The speed with which School Direct, the government’s new teacher training policy, is being introduced risks damaging the quality of instruction, a university head has warned.
The University of Cumbria is one of the higher education institutions engaging with the scheme, under which schools themselves recruit trainee teachers. Peter Strike, Cumbria’s vice-chancellor, said he feared that diving in “as deeply as we have in such a short space of time” meant that quality issues were not being addressed. This risked damaging the reputation of universities providing training for the programme, he added.
“At the end of the day, the quality of the programmes sits with us and our judgement; these are our degrees, we sign them off and the Quality Assurance Agency will be looking at us to make sure that we’ve got them right,” he said.
Professor Strike added that the financial constraints placed on university teacher training providers was making it difficult to ensure quality and stability. He said that Cumbria had lost 60 per cent of its “core” places for students taking PGCEs “at a stroke” last year.

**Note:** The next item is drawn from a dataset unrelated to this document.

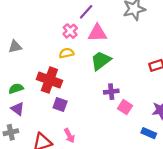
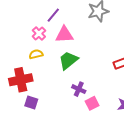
red cross: (49, 80) -> (21, 80), turned -30
purple cross: (111, 92) -> (79, 89), turned 32
pink square: (125, 107) -> (92, 103), turned 32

“That’s a drop of 200 students in one go. The sheer mass of the finances means that on a School Direct model, we see about 50 per cent of the income per student we saw from our own core provision,” he added. “We’ve got 360 extra School Direct places, so we are teaching twice as many students on a resource that’s half the amount per head compared with the old model. We’re having to make our provision much more generic than it has been in the past and leave the specialist stuff to the schools.”
There are also concerns that the Department for Education could switch more core places to School Direct this year, Professor Strike said, although so far he has been left in the dark about the possibility.
If there is further change, Cumbria may have to let more staff go, he said, adding to the “significant numbers” lost already.
The ultimate consequence, the vice-chancellor warned, was that initial teacher training would no longer be financially viable for universities.
“I have no way of smoothing the financial consequences of this out – if you lose two-thirds of your secondary PGCE provision, that’s £2 million of expenditure. What do I do, create that out of thin air?” he asked.
“We’re robust enough to carry it financially, but we might not have been. There must come a point when initial teacher training is no longer financially attractive to universities. When that point might or might not arrive, I don’t know.”